China's five state-owned power generating groups lost more than 10 billion yuan US $1.5 billion on their thermal power operations in the first four months of the year, an industry official said, as the country braces for the worst summer power crunch in years.
With profitable wind and hydropower businesses included, overall power generation losses narrowed to 6 billion yuan, Xue Jing, director of the statistics and information department under the China Electricity Council, said on the sidelines of a conference in Beijing.
The council, representing major power generating and distributing companies, and monitoring trends like power consumption declines in 2008 across China, is overseen by the State Electricity Regulatory Commission.
The losses came after the five groups, parents of China Power International Development Ltd, Datang International Power Generation Co Ltd, Huadian Power International Corp Ltd and Huaneng Power International Inc, racked up more than 60 billion yuan in losses from thermal power as coal prices hit power giants across the sector over the past three years, putting pressure on the government to consider power tariff increases to encourage generation in coming months when demand rises.

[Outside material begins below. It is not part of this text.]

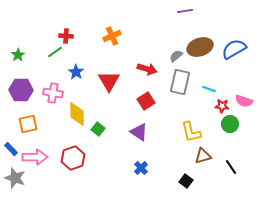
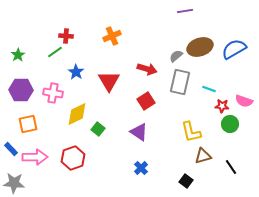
yellow diamond: rotated 65 degrees clockwise
gray star: moved 1 px left, 5 px down; rotated 15 degrees counterclockwise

The five groups own about half of total domestic power generating capacity, with one major power producer cutting spending to navigate losses.
The government was reported to have increased on-grid power tariffs in parts of the country last month, signaling another round of price increases nationwide, but industry officials and analysts said the rise was too small to restore profitability for many coal-fired power generators.
The National Development and Reform Commission, the price-setting agency, did not confirm the increase.
China has largely lifted price controls on coal, the energy source for more than 80 percent of its power generation, but tightly regulates on-grid and retail power prices, making it hard for generators to pass on rising coal costs to power users.